The Adventures of Titin

Titin is the largest known protein, at around 3.5 MDa (the etymological link to Titan is intentional). It acts as a molecular spring in muscle and is a prime target for protein unfolding studies. Previously, direct comparison between molecular simulations and single-molecule unfolding experiments was not possible because of the huge difference in pulling velocity exerted on the molecule. Now, researchers in the Scheuring Lab at Université Aix-Marseille have developed a high-speed force spectroscopy (HS-FS) method that stretches titin molecules at speeds more akin to simulations. Lab director Simon Scheuring answers questions about the technique.

How does it work?

The technique is atomic force microscopy (AFM)-based force spectroscopy. The protein molecule is tethered between the AFM tip (at the end of the AFM cantilever) and a solid support that is pulled backwards by a piezoelectric element. When this is done, the protein molecule is stretched and unfolded. The AFM cantilever reports the forces required for this process (See Figure 1).

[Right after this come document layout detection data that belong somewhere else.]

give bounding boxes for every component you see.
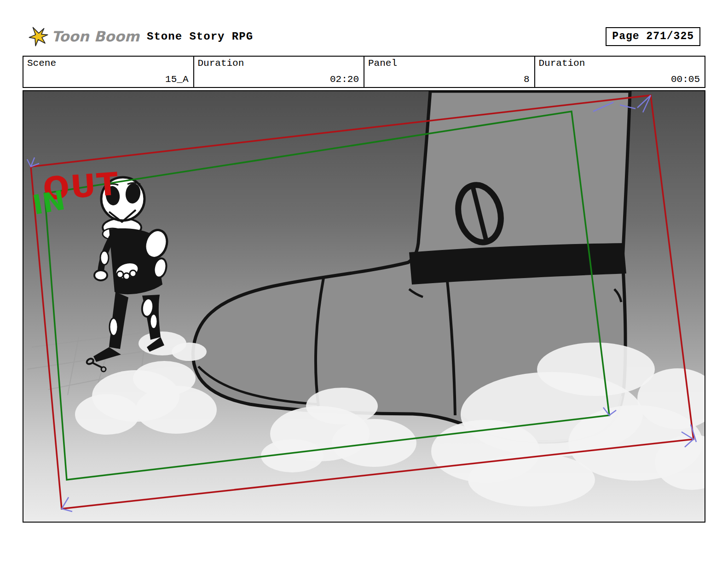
- info-cell-scene: Scene 15_A: [23, 57, 193, 87]
- panel-artwork: OUT IN: [23, 91, 705, 522]
- scene-value: 15_A: [165, 74, 188, 85]
- info-cell-panel: Panel 8: [364, 57, 534, 87]
- toonboom-logo: Toon Boom: [28, 26, 139, 47]
- camera-in-label: IN: [30, 185, 68, 221]
- storyboard-page: Toon Boom Stone Story RPG Page 271/325 S…: [0, 0, 728, 564]
- panel-duration-label: Duration: [539, 58, 585, 69]
- scene-duration-label: Duration: [198, 58, 244, 69]
- panel-duration-value: 00:05: [671, 74, 700, 85]
- toonboom-logo-text: Toon Boom: [52, 28, 139, 45]
- page-number-box: Page 271/325: [606, 27, 700, 46]
- scene-label: Scene: [27, 58, 56, 69]
- toonboom-starburst-icon: [28, 26, 49, 47]
- scene-duration-value: 02:20: [330, 74, 359, 85]
- panel-label: Panel: [368, 58, 397, 69]
- project-title: Stone Story RPG: [147, 30, 253, 43]
- storyboard-panel: OUT IN: [23, 90, 705, 523]
- info-table: Scene 15_A Duration 02:20 Panel 8 Durati…: [23, 56, 705, 88]
- header: Toon Boom Stone Story RPG Page 271/325: [28, 25, 700, 48]
- info-cell-scene-duration: Duration 02:20: [193, 57, 364, 87]
- info-cell-panel-duration: Duration 00:05: [534, 57, 705, 87]
- panel-value: 8: [524, 74, 530, 85]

What were the main challenges?

Compared to conventional AFM force spectroscopy, we used cantilevers that are about 30 times shorter than conventional cantilevers (6 µm versus 200 µm). We also used a novel sample support to minimize hydrodynamic drag and allow very fast electronics. Each of these ameliorations was essential to pull about 1000 times faster than a conventional setup.

Any limitations?

We read the data (the cantilever deflection) out at frequency of 2MHz, or two million data points per second. When we unfold a protein that is 25 nm in length at a speed of 4 millimetres per second, we only retrieve about 15 data points. Therefore, to unfold molecules even faster, we must further improve our electronics. As you can imagine, we also acquire enormous amounts of data during a long experiment.

How important is it to bridge the gap between simulation and experimentation?

Simulations have become very important in modern biology (see “The New Model”). In silico simulations provide full-atomistic movies of what molecules are ‘doing’. However, full-atomistic simulations are very calculation-consuming, that’s why simulations can only cover nano- to micro-seconds of the lifetime of a protein molecule. I believe this is the first experiment that manipulates a molecule at the same speed as it is done on a computer, hence allowing direct comparison.

Were there any surprises?

If you pull the protein apart faster than a certain speed, about 100µm/s, then the molecule starts behaving very differently than it does at lower speeds. It appears that the molecule is pulled so fast that the imposed trajectory dominates over natural diffusion.

How and where do you envisage the technique being applied?

This is a fundamental biophysics technique and, as such, will allow us to examine any type of single molecule interaction – obvious targets are ligand-receptor pairs.

What next?

Go faster! Not only pulling at faster speeds, but also detecting events faster. We also hope to apply the technique to challenging bio-samples.